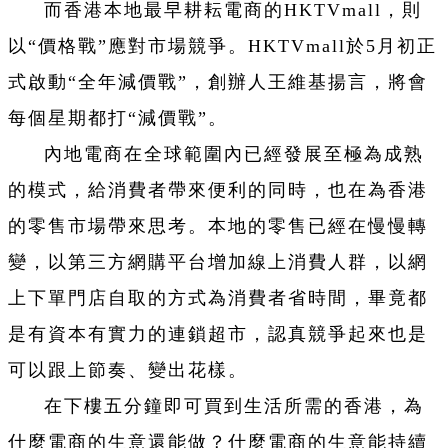
而香港本地最早耕耘電商的HKTVmall，則
以“價格戰”應對市場競爭。HKTVmall於5月初正
式啟動“全年減價戰”，創辦人王維基揚言，將會
每個星期都打“減價戰”。
內地電商在全球範圍內已經發展至極為成熟
的模式，給消費者帶來便利的同時，也在為香港
的零售市場帶來思考。本地的零售已經在慢慢轉
變，以第三方網購平台增加線上消費人群，以網
上下單門店自取的方式為消費者省時間，畢竟都
是有資本有實力的連鎖超市，認真競爭起來也是
可以跟上節奏、變出花樣。
在下樓五分鐘即可買到生活所需的香港，為
什麼電商的生意還能做？什麼電商的生意能持續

_ _ _

◆ Exercise objective ◆
Transcribe each entry exactly; images stay out.

◆ Exercise output ◆
而香港本地最早耕耘電商的HKTVmall，則
以“價格戰”應對市場競爭。HKTVmall於5月初正
式啟動“全年減價戰”，創辦人王維基揚言，將會
每個星期都打“減價戰”。
內地電商在全球範圍內已經發展至極為成熟
的模式，給消費者帶來便利的同時，也在為香港
的零售市場帶來思考。本地的零售已經在慢慢轉
變，以第三方網購平台增加線上消費人群，以網
上下單門店自取的方式為消費者省時間，畢竟都
是有資本有實力的連鎖超市，認真競爭起來也是
可以跟上節奏、變出花樣。
在下樓五分鐘即可買到生活所需的香港，為
什麼電商的生意還能做？什麼電商的生意能持續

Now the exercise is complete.